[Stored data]
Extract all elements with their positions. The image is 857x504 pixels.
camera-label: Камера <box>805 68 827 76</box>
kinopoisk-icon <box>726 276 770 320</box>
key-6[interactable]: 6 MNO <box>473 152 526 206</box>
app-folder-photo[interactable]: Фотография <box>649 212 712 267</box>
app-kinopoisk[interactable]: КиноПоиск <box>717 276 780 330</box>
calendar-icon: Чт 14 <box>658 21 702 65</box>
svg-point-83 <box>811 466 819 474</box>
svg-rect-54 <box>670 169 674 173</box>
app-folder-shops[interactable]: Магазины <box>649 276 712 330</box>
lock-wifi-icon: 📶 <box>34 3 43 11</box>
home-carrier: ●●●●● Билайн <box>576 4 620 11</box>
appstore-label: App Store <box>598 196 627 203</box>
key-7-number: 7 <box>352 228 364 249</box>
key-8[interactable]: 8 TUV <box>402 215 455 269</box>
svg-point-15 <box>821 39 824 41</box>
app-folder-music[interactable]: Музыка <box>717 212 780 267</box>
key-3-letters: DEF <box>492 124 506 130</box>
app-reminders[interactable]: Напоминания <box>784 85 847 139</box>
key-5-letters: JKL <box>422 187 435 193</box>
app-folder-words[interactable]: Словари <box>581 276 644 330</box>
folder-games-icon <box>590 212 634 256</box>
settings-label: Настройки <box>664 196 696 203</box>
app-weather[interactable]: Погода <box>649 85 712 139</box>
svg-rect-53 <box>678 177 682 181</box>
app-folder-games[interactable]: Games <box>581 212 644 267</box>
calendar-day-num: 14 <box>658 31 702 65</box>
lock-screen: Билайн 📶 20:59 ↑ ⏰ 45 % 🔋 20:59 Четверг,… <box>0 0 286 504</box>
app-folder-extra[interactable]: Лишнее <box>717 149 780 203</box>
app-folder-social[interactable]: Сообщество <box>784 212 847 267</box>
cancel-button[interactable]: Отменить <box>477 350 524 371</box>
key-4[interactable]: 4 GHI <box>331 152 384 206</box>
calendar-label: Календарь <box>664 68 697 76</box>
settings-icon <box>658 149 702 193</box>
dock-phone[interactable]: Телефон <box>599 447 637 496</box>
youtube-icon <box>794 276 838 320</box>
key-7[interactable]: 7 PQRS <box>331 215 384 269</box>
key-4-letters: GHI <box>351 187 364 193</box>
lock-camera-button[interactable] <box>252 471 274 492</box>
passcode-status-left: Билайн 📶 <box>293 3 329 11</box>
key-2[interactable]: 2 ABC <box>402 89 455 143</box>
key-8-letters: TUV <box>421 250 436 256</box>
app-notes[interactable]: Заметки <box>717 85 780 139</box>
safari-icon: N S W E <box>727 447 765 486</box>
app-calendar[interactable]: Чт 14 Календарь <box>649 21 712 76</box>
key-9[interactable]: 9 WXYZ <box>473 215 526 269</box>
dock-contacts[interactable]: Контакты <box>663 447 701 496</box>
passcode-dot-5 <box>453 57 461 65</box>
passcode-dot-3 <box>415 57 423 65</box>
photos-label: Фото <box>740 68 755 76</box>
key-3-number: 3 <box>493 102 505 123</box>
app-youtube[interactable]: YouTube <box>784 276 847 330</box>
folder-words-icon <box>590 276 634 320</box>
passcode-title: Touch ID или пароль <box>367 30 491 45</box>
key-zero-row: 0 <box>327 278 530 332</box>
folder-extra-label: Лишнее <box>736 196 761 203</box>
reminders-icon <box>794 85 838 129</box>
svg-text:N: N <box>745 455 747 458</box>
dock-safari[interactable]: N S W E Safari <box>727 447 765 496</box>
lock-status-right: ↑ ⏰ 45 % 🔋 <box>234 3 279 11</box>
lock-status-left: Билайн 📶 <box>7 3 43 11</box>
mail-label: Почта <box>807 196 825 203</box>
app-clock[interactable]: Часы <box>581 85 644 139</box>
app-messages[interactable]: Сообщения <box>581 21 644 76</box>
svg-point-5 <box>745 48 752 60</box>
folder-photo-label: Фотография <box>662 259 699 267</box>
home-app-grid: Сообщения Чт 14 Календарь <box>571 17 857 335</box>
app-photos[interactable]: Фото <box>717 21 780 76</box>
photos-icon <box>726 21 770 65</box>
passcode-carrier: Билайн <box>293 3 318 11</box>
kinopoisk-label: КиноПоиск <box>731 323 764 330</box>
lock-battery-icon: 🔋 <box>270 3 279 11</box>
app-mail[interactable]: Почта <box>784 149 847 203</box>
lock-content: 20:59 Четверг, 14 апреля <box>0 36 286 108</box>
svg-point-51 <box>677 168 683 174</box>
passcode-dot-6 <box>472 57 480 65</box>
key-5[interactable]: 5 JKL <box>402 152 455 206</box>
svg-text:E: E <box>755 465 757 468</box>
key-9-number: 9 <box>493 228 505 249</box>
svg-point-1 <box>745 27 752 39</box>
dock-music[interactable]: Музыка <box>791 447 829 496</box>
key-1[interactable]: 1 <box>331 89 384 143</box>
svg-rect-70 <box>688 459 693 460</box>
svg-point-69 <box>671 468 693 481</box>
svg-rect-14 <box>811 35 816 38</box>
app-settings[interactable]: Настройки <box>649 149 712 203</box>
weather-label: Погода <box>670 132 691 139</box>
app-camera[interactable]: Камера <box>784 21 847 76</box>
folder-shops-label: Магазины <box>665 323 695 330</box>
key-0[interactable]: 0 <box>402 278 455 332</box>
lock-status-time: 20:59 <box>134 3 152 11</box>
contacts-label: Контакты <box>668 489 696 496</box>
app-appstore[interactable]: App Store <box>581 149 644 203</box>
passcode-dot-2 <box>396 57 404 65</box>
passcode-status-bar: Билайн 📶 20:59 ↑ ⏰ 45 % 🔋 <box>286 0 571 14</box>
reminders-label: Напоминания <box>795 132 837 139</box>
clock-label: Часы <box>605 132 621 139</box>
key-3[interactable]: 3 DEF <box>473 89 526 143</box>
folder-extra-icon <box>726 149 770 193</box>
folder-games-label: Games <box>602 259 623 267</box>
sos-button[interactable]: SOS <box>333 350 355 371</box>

● TASK PROMPT
Write the records out in full, exactly as they read above.

● ANSWER BOX
Extract all elements with their positions. The image is 857x504 pixels.
camera-label: Камера <box>805 68 827 76</box>
kinopoisk-icon <box>726 276 770 320</box>
key-6[interactable]: 6 MNO <box>473 152 526 206</box>
app-folder-photo[interactable]: Фотография <box>649 212 712 267</box>
app-kinopoisk[interactable]: КиноПоиск <box>717 276 780 330</box>
calendar-icon: Чт 14 <box>658 21 702 65</box>
svg-point-83 <box>811 466 819 474</box>
svg-rect-54 <box>670 169 674 173</box>
app-folder-shops[interactable]: Магазины <box>649 276 712 330</box>
lock-wifi-icon: 📶 <box>34 3 43 11</box>
home-carrier: ●●●●● Билайн <box>576 4 620 11</box>
appstore-label: App Store <box>598 196 627 203</box>
key-7-number: 7 <box>352 228 364 249</box>
key-8[interactable]: 8 TUV <box>402 215 455 269</box>
svg-point-15 <box>821 39 824 41</box>
app-folder-music[interactable]: Музыка <box>717 212 780 267</box>
key-3-letters: DEF <box>492 124 506 130</box>
app-reminders[interactable]: Напоминания <box>784 85 847 139</box>
key-5-letters: JKL <box>422 187 435 193</box>
app-folder-words[interactable]: Словари <box>581 276 644 330</box>
folder-games-icon <box>590 212 634 256</box>
settings-label: Настройки <box>664 196 696 203</box>
app-weather[interactable]: Погода <box>649 85 712 139</box>
svg-rect-53 <box>678 177 682 181</box>
app-folder-games[interactable]: Games <box>581 212 644 267</box>
calendar-day-num: 14 <box>658 31 702 65</box>
lock-screen: Билайн 📶 20:59 ↑ ⏰ 45 % 🔋 20:59 Четверг,… <box>0 0 286 504</box>
app-folder-extra[interactable]: Лишнее <box>717 149 780 203</box>
app-folder-social[interactable]: Сообщество <box>784 212 847 267</box>
cancel-button[interactable]: Отменить <box>477 350 524 371</box>
key-4[interactable]: 4 GHI <box>331 152 384 206</box>
calendar-label: Календарь <box>664 68 697 76</box>
settings-icon <box>658 149 702 193</box>
dock-phone[interactable]: Телефон <box>599 447 637 496</box>
youtube-icon <box>794 276 838 320</box>
key-7[interactable]: 7 PQRS <box>331 215 384 269</box>
key-4-letters: GHI <box>351 187 364 193</box>
lock-camera-button[interactable] <box>252 471 274 492</box>
passcode-status-left: Билайн 📶 <box>293 3 329 11</box>
key-2[interactable]: 2 ABC <box>402 89 455 143</box>
key-8-letters: TUV <box>421 250 436 256</box>
app-notes[interactable]: Заметки <box>717 85 780 139</box>
safari-icon: N S W E <box>727 447 765 486</box>
app-calendar[interactable]: Чт 14 Календарь <box>649 21 712 76</box>
key-9[interactable]: 9 WXYZ <box>473 215 526 269</box>
dock-contacts[interactable]: Контакты <box>663 447 701 496</box>
passcode-dot-5 <box>453 57 461 65</box>
passcode-dot-3 <box>415 57 423 65</box>
photos-label: Фото <box>740 68 755 76</box>
key-3-number: 3 <box>493 102 505 123</box>
app-youtube[interactable]: YouTube <box>784 276 847 330</box>
folder-words-icon <box>590 276 634 320</box>
passcode-title: Touch ID или пароль <box>367 30 491 45</box>
key-zero-row: 0 <box>327 278 530 332</box>
folder-extra-label: Лишнее <box>736 196 761 203</box>
reminders-icon <box>794 85 838 129</box>
svg-text:N: N <box>745 455 747 458</box>
dock-safari[interactable]: N S W E Safari <box>727 447 765 496</box>
lock-status-right: ↑ ⏰ 45 % 🔋 <box>234 3 279 11</box>
lock-status-left: Билайн 📶 <box>7 3 43 11</box>
mail-label: Почта <box>807 196 825 203</box>
app-clock[interactable]: Часы <box>581 85 644 139</box>
app-messages[interactable]: Сообщения <box>581 21 644 76</box>
svg-point-5 <box>745 48 752 60</box>
folder-photo-label: Фотография <box>662 259 699 267</box>
home-app-grid: Сообщения Чт 14 Календарь <box>571 17 857 335</box>
app-photos[interactable]: Фото <box>717 21 780 76</box>
photos-icon <box>726 21 770 65</box>
passcode-carrier: Билайн <box>293 3 318 11</box>
kinopoisk-label: КиноПоиск <box>731 323 764 330</box>
lock-battery-icon: 🔋 <box>270 3 279 11</box>
app-mail[interactable]: Почта <box>784 149 847 203</box>
lock-content: 20:59 Четверг, 14 апреля <box>0 36 286 108</box>
svg-point-51 <box>677 168 683 174</box>
passcode-dot-6 <box>472 57 480 65</box>
key-5[interactable]: 5 JKL <box>402 152 455 206</box>
svg-text:E: E <box>755 465 757 468</box>
key-9-number: 9 <box>493 228 505 249</box>
svg-point-1 <box>745 27 752 39</box>
dock-music[interactable]: Музыка <box>791 447 829 496</box>
key-1[interactable]: 1 <box>331 89 384 143</box>
svg-rect-70 <box>688 459 693 460</box>
svg-point-69 <box>671 468 693 481</box>
svg-rect-14 <box>811 35 816 38</box>
app-settings[interactable]: Настройки <box>649 149 712 203</box>
weather-label: Погода <box>670 132 691 139</box>
app-camera[interactable]: Камера <box>784 21 847 76</box>
folder-shops-label: Магазины <box>665 323 695 330</box>
key-0[interactable]: 0 <box>402 278 455 332</box>
lock-status-time: 20:59 <box>134 3 152 11</box>
contacts-label: Контакты <box>668 489 696 496</box>
app-appstore[interactable]: App Store <box>581 149 644 203</box>
passcode-dot-2 <box>396 57 404 65</box>
passcode-status-bar: Билайн 📶 20:59 ↑ ⏰ 45 % 🔋 <box>286 0 571 14</box>
reminders-label: Напоминания <box>795 132 837 139</box>
clock-label: Часы <box>605 132 621 139</box>
key-3[interactable]: 3 DEF <box>473 89 526 143</box>
folder-extra-icon <box>726 149 770 193</box>
folder-games-label: Games <box>602 259 623 267</box>
sos-button[interactable]: SOS <box>333 350 355 371</box>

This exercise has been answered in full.